Summary
If your portal's automated email messages cause too many hard bounces, Safety Made Simple disables your outbound mail, until you can resolve the problem email addresses.
About Safety Made Simple email
Safety Made Simple delivers several automated emails to users on your behalf, like:
- portal invitations
- enrollment notifications
- password resets
Portal email disabled
To protect all Safety Made Simple customers, Safety Made Simple follows a strict policy regarding bounces originating from one portal. If a significant number of bounces come from a single portal, Safety Made Simple automatically disables outbound email from that portal, to protect all of our customers.
If your portal email is disabled, your portal administrator(s) receive:
- An email from the Safety Made Simple Support team, notifying you about your disabled portal email, with advice for next steps
Most automated emails go out in large batches, like in group course enrollments, or batch uploads. A large batch of emails, with bounces, could reach the warning level, and then exceed the bounce limit in a single delivery. Safety Made Simple would not have time to warn you about it.
Understanding bounces for a portal
For the types of emails Safety Made Simple sends from portals (intentional enrollment emails, for example, rather than marketing email) the most significant contributor to our credibility rating is bounce percentage.
There are two broad types of bounces:
Soft bounces are temporary deliverability problems. Reasons may include:
- Recipient's mailbox is full
- The email message is too large
- The recipient email server rejected the content of the email
- The recipient email server sent a general bounce message, such as an out of office reply
Hard bounces indicate that the recipient server cannot deliver email to this address or domain permanently. Reasons may include:
- The recipient email server sends a bounce message indicating this address does not exist or the email is not yet valid in the recipient’s email server
- The recipient's email address is on the Amazon SES suppression list, because it has a recent history of producing hard bounces
- The recipient email server sends a hard bounce, but did not indicate a reason
Only hard bounces contribute to your portal's bounce rate.

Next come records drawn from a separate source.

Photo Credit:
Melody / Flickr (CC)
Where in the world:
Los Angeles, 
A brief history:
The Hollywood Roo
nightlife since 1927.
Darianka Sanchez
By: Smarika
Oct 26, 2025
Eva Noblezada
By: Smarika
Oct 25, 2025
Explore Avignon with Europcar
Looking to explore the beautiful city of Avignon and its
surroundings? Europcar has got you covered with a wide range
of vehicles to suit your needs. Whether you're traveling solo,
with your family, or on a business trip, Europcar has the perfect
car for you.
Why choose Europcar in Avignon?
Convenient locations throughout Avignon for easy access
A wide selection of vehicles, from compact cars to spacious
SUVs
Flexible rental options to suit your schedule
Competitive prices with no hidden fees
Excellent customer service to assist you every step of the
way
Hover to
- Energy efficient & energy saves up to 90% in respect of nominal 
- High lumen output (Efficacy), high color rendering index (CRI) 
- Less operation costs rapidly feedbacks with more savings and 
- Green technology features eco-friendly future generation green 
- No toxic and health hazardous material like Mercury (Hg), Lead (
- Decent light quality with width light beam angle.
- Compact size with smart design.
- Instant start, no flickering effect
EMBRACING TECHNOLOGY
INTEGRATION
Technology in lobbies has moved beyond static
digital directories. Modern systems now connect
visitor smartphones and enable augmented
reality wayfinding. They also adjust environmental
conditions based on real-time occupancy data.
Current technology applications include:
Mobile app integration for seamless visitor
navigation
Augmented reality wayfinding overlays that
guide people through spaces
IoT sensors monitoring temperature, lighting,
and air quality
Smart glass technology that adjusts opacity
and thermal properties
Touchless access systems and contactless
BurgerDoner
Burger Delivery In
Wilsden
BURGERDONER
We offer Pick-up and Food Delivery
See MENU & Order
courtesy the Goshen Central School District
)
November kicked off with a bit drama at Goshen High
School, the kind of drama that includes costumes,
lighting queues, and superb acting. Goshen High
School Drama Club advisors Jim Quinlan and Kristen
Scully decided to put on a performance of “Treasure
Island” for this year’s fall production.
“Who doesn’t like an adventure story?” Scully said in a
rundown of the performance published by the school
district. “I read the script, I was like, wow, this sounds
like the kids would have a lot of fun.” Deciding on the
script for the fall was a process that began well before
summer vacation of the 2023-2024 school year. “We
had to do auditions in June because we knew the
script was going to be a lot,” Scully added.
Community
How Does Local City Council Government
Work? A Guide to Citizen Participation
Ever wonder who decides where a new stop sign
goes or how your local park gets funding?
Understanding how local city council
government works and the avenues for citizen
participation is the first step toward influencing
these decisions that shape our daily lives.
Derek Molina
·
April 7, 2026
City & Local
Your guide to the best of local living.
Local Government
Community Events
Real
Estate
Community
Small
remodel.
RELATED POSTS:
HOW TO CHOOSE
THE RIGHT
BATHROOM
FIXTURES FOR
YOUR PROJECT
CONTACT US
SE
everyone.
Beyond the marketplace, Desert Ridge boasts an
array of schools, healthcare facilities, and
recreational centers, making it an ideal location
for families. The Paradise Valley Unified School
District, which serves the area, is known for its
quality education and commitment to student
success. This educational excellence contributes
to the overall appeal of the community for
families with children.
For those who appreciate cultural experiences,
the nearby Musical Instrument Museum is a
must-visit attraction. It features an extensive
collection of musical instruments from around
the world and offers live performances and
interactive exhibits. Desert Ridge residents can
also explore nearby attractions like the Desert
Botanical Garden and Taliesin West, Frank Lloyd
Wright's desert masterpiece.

Safety Made Simple Support find that hard bounces come from:
- using fake (made-up) email addresses during setup and testing for your portal
- having "stale" accounts with old email addresses, for users who are no longer using your portal
- batch uploads of unverified email addresses
Understanding individual email bounces
Safety Made Simple disables a user's account after a single hard bounce. This automated response prevents a pileup of additional hard bounces.
If a user reports they are not receiving messages, check to see if their login is disabled, which would pause notifications. You can enable their account again as needed.
If their account is enabled, contact the Safety Made Simple Support Team to ask if the user's email address generated a hard bounce.
Restoring deliverability
If Safety Made Simple disables your portal's email, you need to address the following questions with Safety Made Simple Support, before the support team can restore your email service:
- What led to this significant number of bounces from your portal? Safety Made Simple Support can provide you with a list of the most recent email bounces to help your investigation, at your request.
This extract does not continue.